A mãe apressou-se em explicar. 

“Shisui é uma boa pessoa. E te ama verdadeiramente. O pertencimento a um clã não precisa determinar que tipo de pessoas podemos ser. Os Uzumaki também sabiam ser cruéis e intolerantes algumas vezes. Mas eu escolhi meu próprio caminho. Assim como Shisui… assim como você”

Ahmya encarou a mãe com os olhos surpresos. Mas Azumi ainda não tinha terminado.

“No entanto, eu tenho motivos para não confiar nas pessoas do clã de seu pai. Por isso mantenho sua genealogia em segredo. E preciso te pedir algo...”

Azumi hesitou por um instante e tomou um tom de seriedade. 

“Se você sentir esse padrão de chakra e perceber que não é o Shisui, quero que invoque Magami-san imediatamente e peça que ela te leve para o vale Rokugan. Entendeu?” 

“Sim, mamãe”

Ahmya não tinha grande habilidade com técnicas de invocação. Embora possuísse um controle de chakra excepcional para a idade, não seria o suficiente para invocar grandes louva-deuses como sua mãe fazia.

Mas ela já tinha feito o contrato e conhecia o mecanismo de invocação reversa. Magami era um dos menores louva-deuses do reino. 

Essa era uma estratégia da mãe de manter sua filha segura. 

‘Segurança em primeiro lugar…’ 

Ahmya repetiu as palavras que sempre ouvia da mãe em sua mente, mas teve seus pensamentos interrompidos pelo chakra e voz que ela conhecia muito bem.

“Azumi-san!
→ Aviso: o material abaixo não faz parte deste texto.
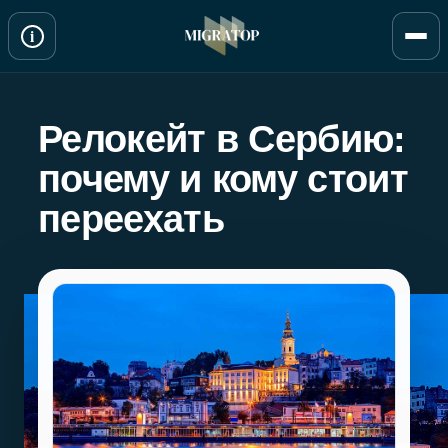
Перейти
i
к
содержимому
Релокейт в Сербию:
почему и кому стоит
переехать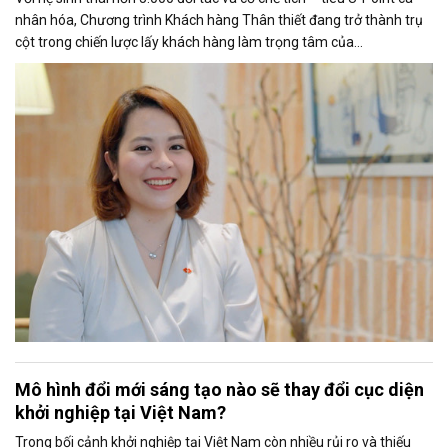
nhân hóa, Chương trình Khách hàng Thân thiết đang trở thành trụ
cột trong chiến lược lấy khách hàng làm trọng tâm của
Techcombank.
Mô hình đổi mới sáng tạo nào sẽ thay đổi cục diện
khởi nghiệp tại Việt Nam?
Trong bối cảnh khởi nghiệp tại Việt Nam còn nhiều rủi ro và thiếu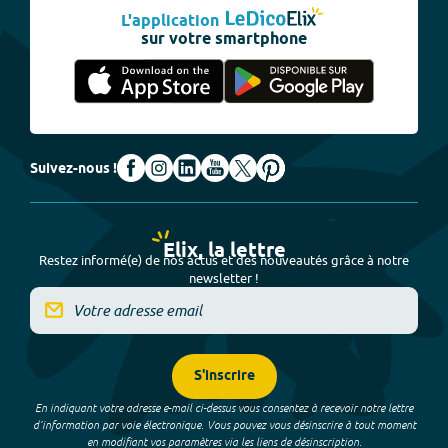
L'application
sur votre smartphone
Suivez-nous !
Elix, la lettre
Restez informé(e) de nos actus et des nouveautés grâce à notre
newsletter !
S'inscrire
En indiquant votre adresse e-mail ci-dessus vous consentez à recevoir notre lettre
d’information par voie électronique. Vous pouvez vous désinscrire à tout moment
en modifiant vos paramètres via les liens de désinscription.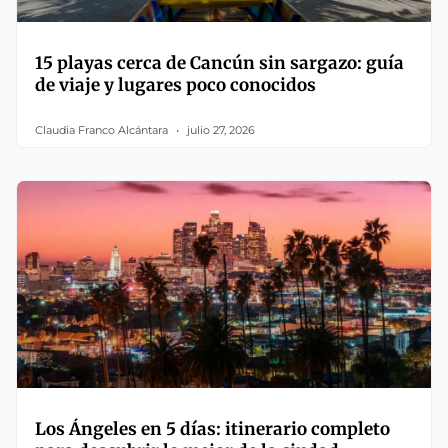
15 playas cerca de Cancún sin sargazo: guía
de viaje y lugares poco conocidos
Claudia Franco Alcántara
julio 27, 2026
Los Ángeles en 5 días: itinerario completo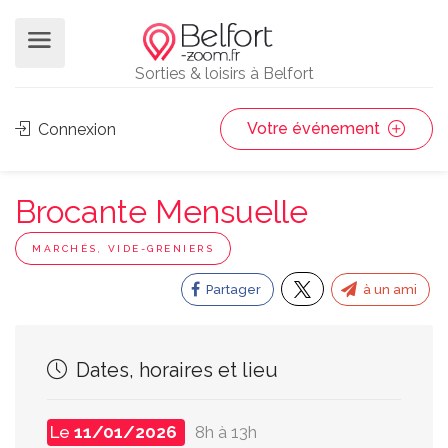
Sorties & loisirs à Belfort
Votre événement
Connexion
Brocante Mensuelle
MARCHÉS, VIDE-GRENIERS
Partager
à un ami
Dates, horaires et lieu
Le
11/01/2026
8h à 13h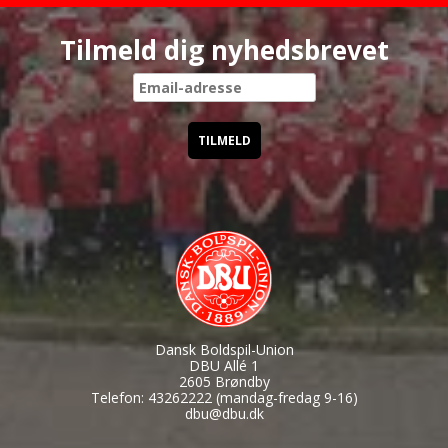
Tilmeld dig nyhedsbrevet
Dansk Boldspil-Union
DBU Allé 1
2605 Brøndby
Telefon: 43262222 (mandag-fredag 9-16)
dbu@dbu.dk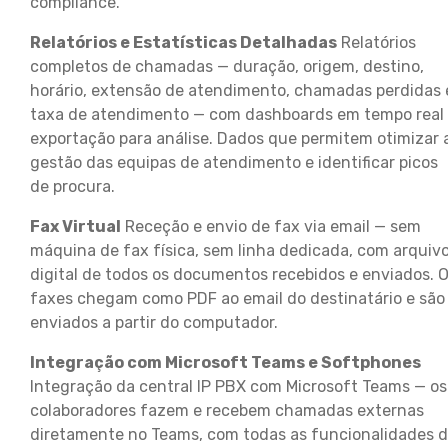
compliance.
Relatórios e Estatísticas Detalhadas
Relatórios
completos de chamadas — duração, origem, destino,
horário, extensão de atendimento, chamadas perdidas 
taxa de atendimento — com dashboards em tempo real
exportação para análise. Dados que permitem otimizar 
gestão das equipas de atendimento e identificar picos
de procura.
Fax Virtual
Receção e envio de fax via email — sem
máquina de fax física, sem linha dedicada, com arquiv
digital de todos os documentos recebidos e enviados. 
faxes chegam como PDF ao email do destinatário e são
enviados a partir do computador.
Integração com Microsoft Teams e Softphones
Integração da central IP PBX com Microsoft Teams — os
colaboradores fazem e recebem chamadas externas
diretamente no Teams, com todas as funcionalidades 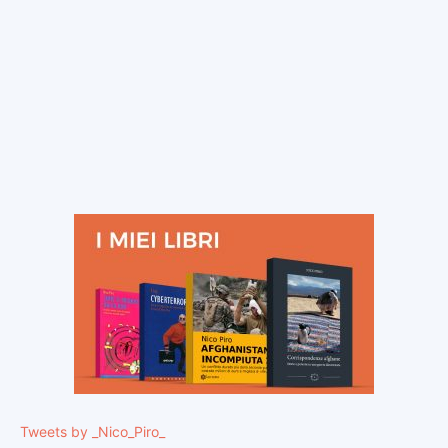
Tweets by _Nico_Piro_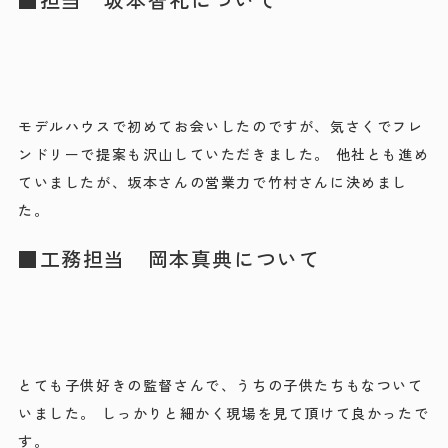
モデルハウスで初めてお会いしたのですが、気さくでフレ
ンドリーで提案も沢山していただきました。 他社とも進め
ていましたが、坂本さんの営業力で竹村さんに決めまし
た。
■工務担当 岡本真典について
とても子供好きの監督さんで、うちの子供たちもなついて
いました。 しっかりと細かく現場を見て頂けて良かったで
す。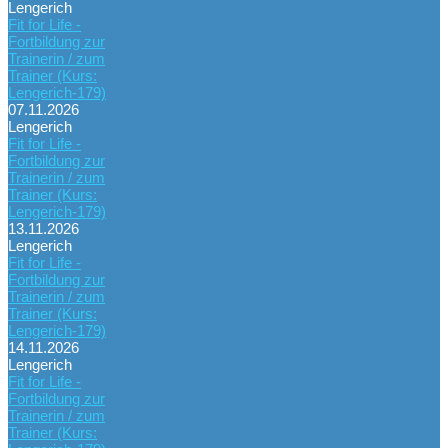
Lengerich
Fit for Life -
Fortbildung zur
Trainerin / zum
Trainer (Kurs:
Lengerich-179)
07.11.2026
Lengerich
Fit for Life -
Fortbildung zur
Trainerin / zum
Trainer (Kurs:
Lengerich-179)
13.11.2026
Lengerich
Fit for Life -
Fortbildung zur
Trainerin / zum
Trainer (Kurs:
Lengerich-179)
14.11.2026
Lengerich
Fit for Life -
Fortbildung zur
Trainerin / zum
Trainer (Kurs: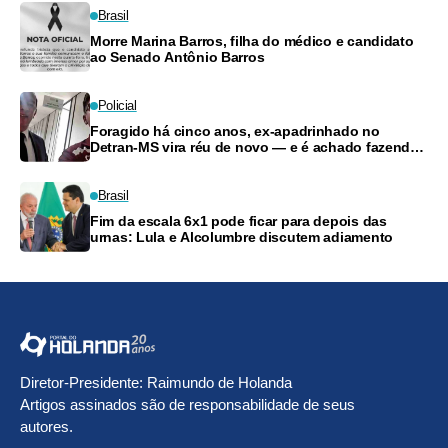
Brasil
Morre Marina Barros, filha do médico e candidato
ao Senado Antônio Barros
Policial
Foragido há cinco anos, ex-apadrinhado no
Detran-MS vira réu de novo — e é achado fazendo
frete
Brasil
Fim da escala 6x1 pode ficar para depois das
urnas: Lula e Alcolumbre discutem adiamento
Diretor-Presidente: Raimundo de Holanda
Artigos assinados são de responsabilidade de seus
autores.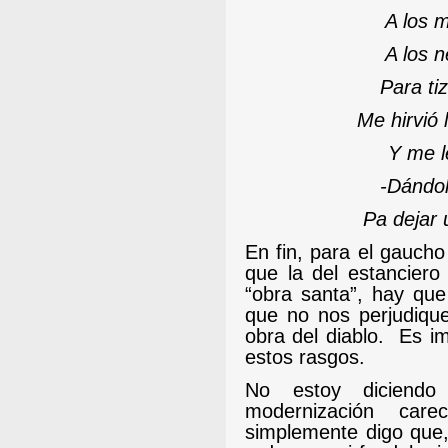
A los 
A los n
Para tiz
Me hirvió 
Y me l
-
Dándol
Pa dejar 
En fin, para el gaucho
que la del estanciero
“obra santa”, hay que
que no nos perjudiqu
obra del diablo.
Es im
estos rasgos.
No estoy diciendo
modernización carec
simplemente digo que,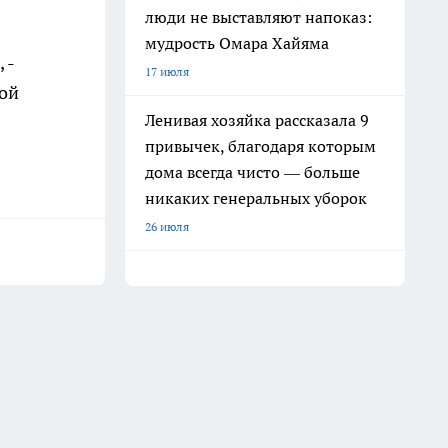
люди не выставляют напоказ:
мудрость Омара Хайяма
 -
17 июля
кой
Ленивая хозяйка рассказала 9
привычек, благодаря которым
дома всегда чисто — больше
никаких генеральных уборок
26 июля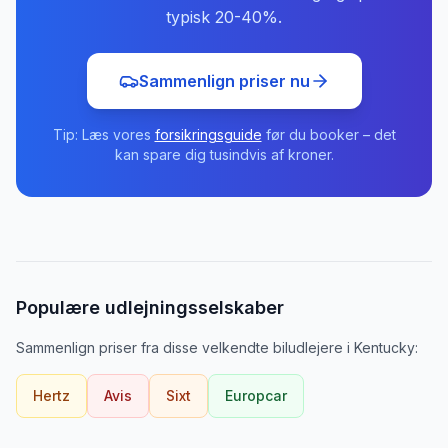
typisk 20-40%.
Sammenlign priser nu
Tip: Læs vores
forsikringsguide
før du booker – det
kan spare dig tusindvis af kroner.
Populære udlejningsselskaber
Sammenlign priser fra disse velkendte biludlejere
i
Kentucky
:
Hertz
Avis
Sixt
Europcar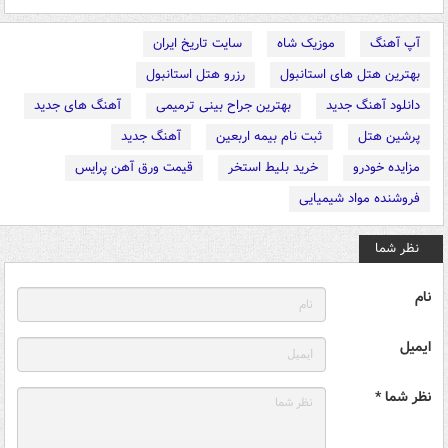
آپ آهنگ
موزیک شاه
سایت تاریخ ایران
بهترین هتل های استانبول
رزرو هتل استانبول
دانلود آهنگ جدید
بهترین جراح بینی ترمیمی
آهنگ های جدید
پرشین هتل
ثبت نام بیمه اربعین
آهنگ جدید
مزایده خودرو
خرید بلیط استخر
قیمت ورق آهن پرایس
فروشنده مواد شیمیایی
نظر شما
نام
ایمیل
نظر شما *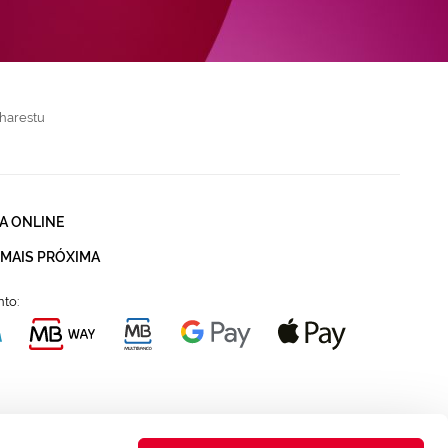
harestu
A ONLINE
 MAIS PRÓXIMA
to: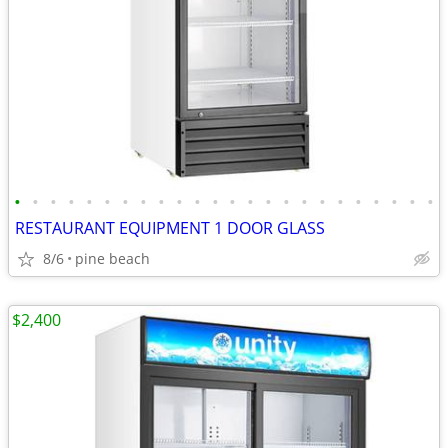
•
•
•
•
•
•
•
•
•
•
•
•
•
•
•
•
•
•
•
•
•
•
•
•
RESTAURANT EQUIPMENT 1 DOOR GLASS
8/6
pine beach
$2,400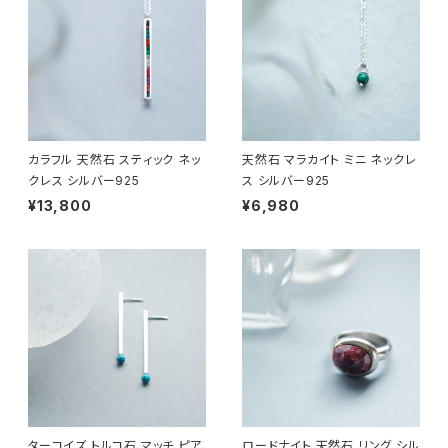
カラフル 天然石 スティック ネッ
天然石 マラカイト ミニ ネックレ
クレス シルバー925
ス シルバー925
¥13,800
¥6,980
ターコイズ トルコ石 マッチ ピア
ロードナイト 天然石 リング シル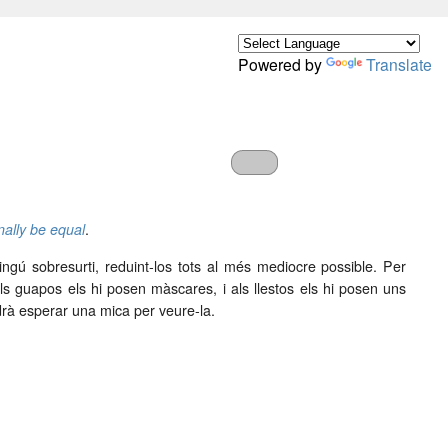
Powered by
Translate
nally be equal
.
ningú sobresurti, reduint-los tots al més mediocre possible. Per
ls guapos els hi posen màscares, i als llestos els hi posen uns
drà esperar una mica per veure-la.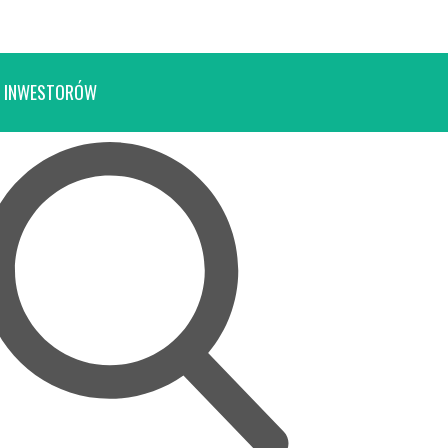
 INWESTORÓW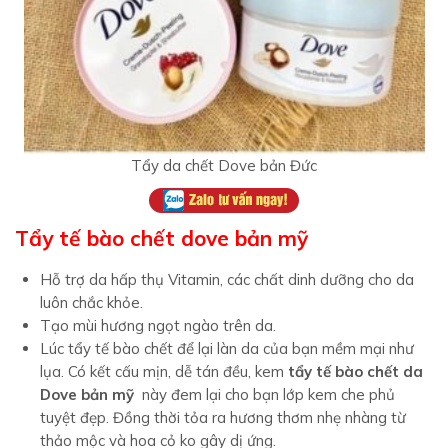
Tẩy da chết Dove bản Đức
Tẩy tế bào chết dove bản mỹ
Hỗ trợ da hấp thụ Vitamin, các chất dinh dưỡng cho da
luôn chắc khỏe.
Tạo mùi hương ngọt ngào trên da.
Lúc tẩy tế bào chết để lại làn da của bạn mềm mại như
lụa. Có kết cấu mịn, dễ tán đều, kem
tẩy tế bào chết da
Dove bản mỹ
này đem lại cho bạn lớp kem che phủ
tuyệt đẹp. Đồng thời tỏa ra hương thơm nhẹ nhàng từ
thảo mộc và hoa cỏ ko gây dị ứng.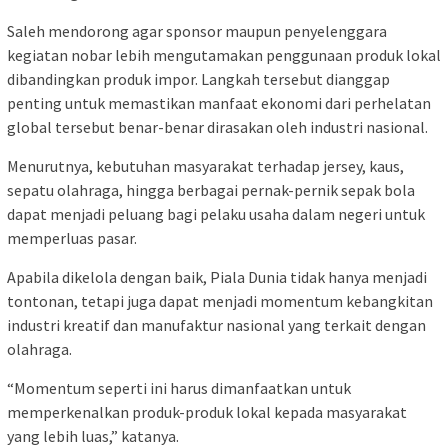
Saleh mendorong agar sponsor maupun penyelenggara
kegiatan nobar lebih mengutamakan penggunaan produk lokal
dibandingkan produk impor. Langkah tersebut dianggap
penting untuk memastikan manfaat ekonomi dari perhelatan
global tersebut benar-benar dirasakan oleh industri nasional.
Menurutnya, kebutuhan masyarakat terhadap jersey, kaus,
sepatu olahraga, hingga berbagai pernak-pernik sepak bola
dapat menjadi peluang bagi pelaku usaha dalam negeri untuk
memperluas pasar.
Apabila dikelola dengan baik, Piala Dunia tidak hanya menjadi
tontonan, tetapi juga dapat menjadi momentum kebangkitan
industri kreatif dan manufaktur nasional yang terkait dengan
olahraga.
“Momentum seperti ini harus dimanfaatkan untuk
memperkenalkan produk-produk lokal kepada masyarakat
yang lebih luas,” katanya.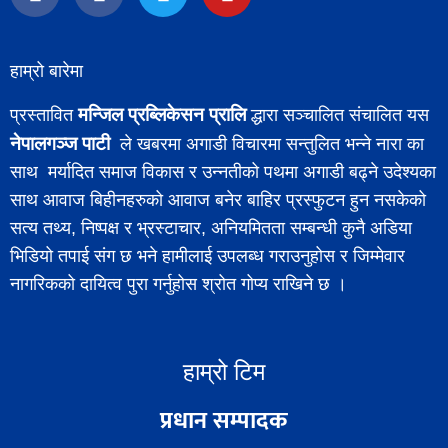
हाम्रो बारेमा
मन्जिल प्रब्लिकेसन प्रालि
प्रस्तावित
द्धारा सञ्चालित संचालित यस
नेपालगञ्ज पाटी
ले खबरमा अगाडी विचारमा सन्तुलित भन्ने नारा का
साथ मर्यादित समाज विकास र उन्नतीको पथमा अगाडी बढ्ने उदेश्यका
साथ आवाज बिहीनहरुको आवाज बनेर बाहिर प्रस्फुटन हुन नसकेको
सत्य तथ्य, निष्पक्ष र भ्रस्टाचार, अनियमितता सम्बन्धी कुनै अडिया
भिडियो तपाई संग छ भने हामीलाई उपलब्ध गराउनुहोस र जिम्मेवार
नागरिकको दायित्व पुरा गर्नुहोस श्रोत गोप्य राखिने छ ।
हाम्रो टिम
प्रधान सम्पादक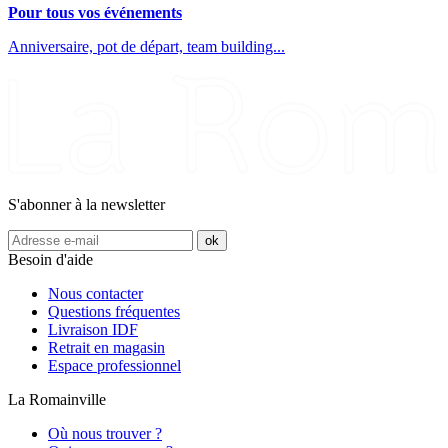
Pour tous vos événements
Anniversaire, pot de départ, team building...
S'abonner à la newsletter
Besoin d'aide
Nous contacter
Questions fréquentes
Livraison IDF
Retrait en magasin
Espace professionnel
La Romainville
Où nous trouver ?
Procuramos em toda a área, mas não encontramos ninguém” era Konan. Os três membros da Akatsuki acabavam de se reunir às outras duas no bosque. 

Assim que Azumi sentiu um chakra desconhecido próximo de sua filha, ainda quando os três amigos caminhavam pela estrada, voltando da reunião, ela pediu que os outros dois verificassem o perímetro e se dirigiu para a localização de Ahmya. 

“Azumi-san, eu... me desculpe. Eu deveria estar…” Yahiko estava evidentemente decepcionado consigo mesmo.

“Está tudo bem. Não se preocupe com isso” Azumi sorriu para ele enquanto se levantava “Foi apenas o instinto superprotetor de mãe”.

A médica não queria preocupar o líder da Akatsuki e pensava que o líder deveria investir suas energias para sua importante função.

“Bom… se está tudo bem… vamos voltar. Teremos ramen vegetariano para o jantar”

Com as palavras entusiasmadas acompanhadas por um grande sorriso de Yahiko, revelando ter preparado o prato favorito de Ahmya, ela acompanhou os adultos sentindo-se confortável. 

Logo, os pensamentos da criança já não carregavam qualquer angústia. 

Assim como Shisui, aquelas pessoas eram sua verdadeira família e Ahmya não precisaria de um pai biológico ou se preocupar com o clã do qual descendia se pudesse estar próxima das pessoas que escolheu amar.